* _ABOUT THIS TASK_: Look below. Copy each line that has "ασχολείται" in it.

== EXTRACTED DATA ==

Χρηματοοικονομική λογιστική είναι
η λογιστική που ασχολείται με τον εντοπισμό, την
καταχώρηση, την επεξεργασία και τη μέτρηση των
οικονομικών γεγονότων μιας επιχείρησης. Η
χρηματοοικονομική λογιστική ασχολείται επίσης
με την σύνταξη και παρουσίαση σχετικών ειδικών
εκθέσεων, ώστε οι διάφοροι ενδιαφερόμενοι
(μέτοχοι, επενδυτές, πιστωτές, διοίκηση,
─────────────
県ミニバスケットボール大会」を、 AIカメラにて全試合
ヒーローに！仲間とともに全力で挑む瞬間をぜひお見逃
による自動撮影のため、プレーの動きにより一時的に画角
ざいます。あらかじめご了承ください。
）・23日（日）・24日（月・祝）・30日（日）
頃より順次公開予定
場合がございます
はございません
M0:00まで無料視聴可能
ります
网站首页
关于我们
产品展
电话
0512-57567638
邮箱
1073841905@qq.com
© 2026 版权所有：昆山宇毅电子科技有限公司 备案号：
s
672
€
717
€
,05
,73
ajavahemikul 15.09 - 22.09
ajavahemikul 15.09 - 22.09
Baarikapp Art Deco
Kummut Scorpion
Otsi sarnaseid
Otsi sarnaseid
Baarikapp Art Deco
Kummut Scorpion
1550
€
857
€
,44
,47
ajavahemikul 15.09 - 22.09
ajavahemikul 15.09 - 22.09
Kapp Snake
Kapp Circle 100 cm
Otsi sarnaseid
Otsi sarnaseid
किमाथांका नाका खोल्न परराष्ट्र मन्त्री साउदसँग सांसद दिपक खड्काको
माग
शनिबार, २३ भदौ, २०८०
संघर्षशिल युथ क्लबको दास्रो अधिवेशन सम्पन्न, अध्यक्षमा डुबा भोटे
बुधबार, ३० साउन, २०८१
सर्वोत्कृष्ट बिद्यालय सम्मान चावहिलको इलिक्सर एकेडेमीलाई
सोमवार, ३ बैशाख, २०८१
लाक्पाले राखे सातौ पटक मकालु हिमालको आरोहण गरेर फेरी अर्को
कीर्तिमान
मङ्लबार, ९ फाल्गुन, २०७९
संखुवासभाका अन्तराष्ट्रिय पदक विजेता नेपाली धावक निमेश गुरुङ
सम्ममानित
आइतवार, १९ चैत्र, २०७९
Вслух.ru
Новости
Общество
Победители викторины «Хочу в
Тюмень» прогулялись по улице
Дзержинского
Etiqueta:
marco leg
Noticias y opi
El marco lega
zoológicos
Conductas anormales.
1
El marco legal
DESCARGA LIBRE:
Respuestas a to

===

* _SOLVED PROBLEM_:
η λογιστική που ασχολείται με τον εντοπισμό, την
χρηματοοικονομική λογιστική ασχολείται επίσης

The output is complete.